Insbesondere ist dem Kunden bekannt, dass „Cold Calls“ oder unverlangte Werbe-E-Mails („Spam“) ohne Einwilligung des Empfängers in vielen Rechtsordnungen (so auch in Deutschland) unzulässig sein können.
(3) Freistellung: Der Kunde stellt den Anbieter von allen Ansprüchen Dritter frei, die diese aufgrund einer rechtswidrigen Verwendung der Software oder der Daten durch den Kunden gegen den Anbieter geltend machen.

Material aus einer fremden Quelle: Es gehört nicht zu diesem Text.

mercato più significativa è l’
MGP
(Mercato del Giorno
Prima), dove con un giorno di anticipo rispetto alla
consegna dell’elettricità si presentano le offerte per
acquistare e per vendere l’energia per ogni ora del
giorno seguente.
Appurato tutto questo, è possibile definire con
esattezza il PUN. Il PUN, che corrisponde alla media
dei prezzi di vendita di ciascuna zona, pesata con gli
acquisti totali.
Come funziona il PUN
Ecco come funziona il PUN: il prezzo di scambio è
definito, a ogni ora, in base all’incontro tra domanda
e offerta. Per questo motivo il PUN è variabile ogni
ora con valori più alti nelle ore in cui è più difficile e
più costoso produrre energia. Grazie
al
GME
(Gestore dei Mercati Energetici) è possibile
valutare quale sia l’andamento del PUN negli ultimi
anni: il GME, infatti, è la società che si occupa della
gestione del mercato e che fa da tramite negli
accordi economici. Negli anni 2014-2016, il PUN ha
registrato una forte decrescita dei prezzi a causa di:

Dies umfasst auch die Kosten der notwendigen Rechtsverteidigung.
§ 8 Haftung
(1) Der Anbieter haftet unbeschränkt bei Vorsatz und grober Fahrlässigkeit.
(2) Bei leichter Fahrlässigkeit haftet der Anbieter nur bei Verletzung einer wesentlichen Vertragspflicht (Kardinalpflicht), deren Erfüllung die ordnungsgemäße Durchführung des Vertrags überhaupt erst ermöglicht und auf deren Einhaltung der Kunde vertrauen darf. Die Haftung ist in diesem Fall auf den vertragstypischen, vorhersehbaren Schaden begrenzt.
(3) Die verschuldensunabhängige Haftung des Anbieters für bereits bei Vertragsschluss vorhandene Mängel (§ 536a Abs. 1 BGB) wird ausgeschlossen.
§ 9 Schlussbestimmungen
(1) Es gilt das Recht der Bundesrepublik Deutschland unter Ausschluss des UN-Kaufrechts.
(2) Ist der Kunde Kaufmann, juristische Person des öffentlichen Rechts oder öffentlich-rechtliches Sondervermögen, ist Gerichtsstand für alle Streitigkeiten aus diesem Vertrag der Sitz des Anbieters (Quierschied).
(3) Sollten einzelne Bestimmungen dieses Vertrages unwirksam sein, so bleibt der Vertrag im Übrigen wirksam.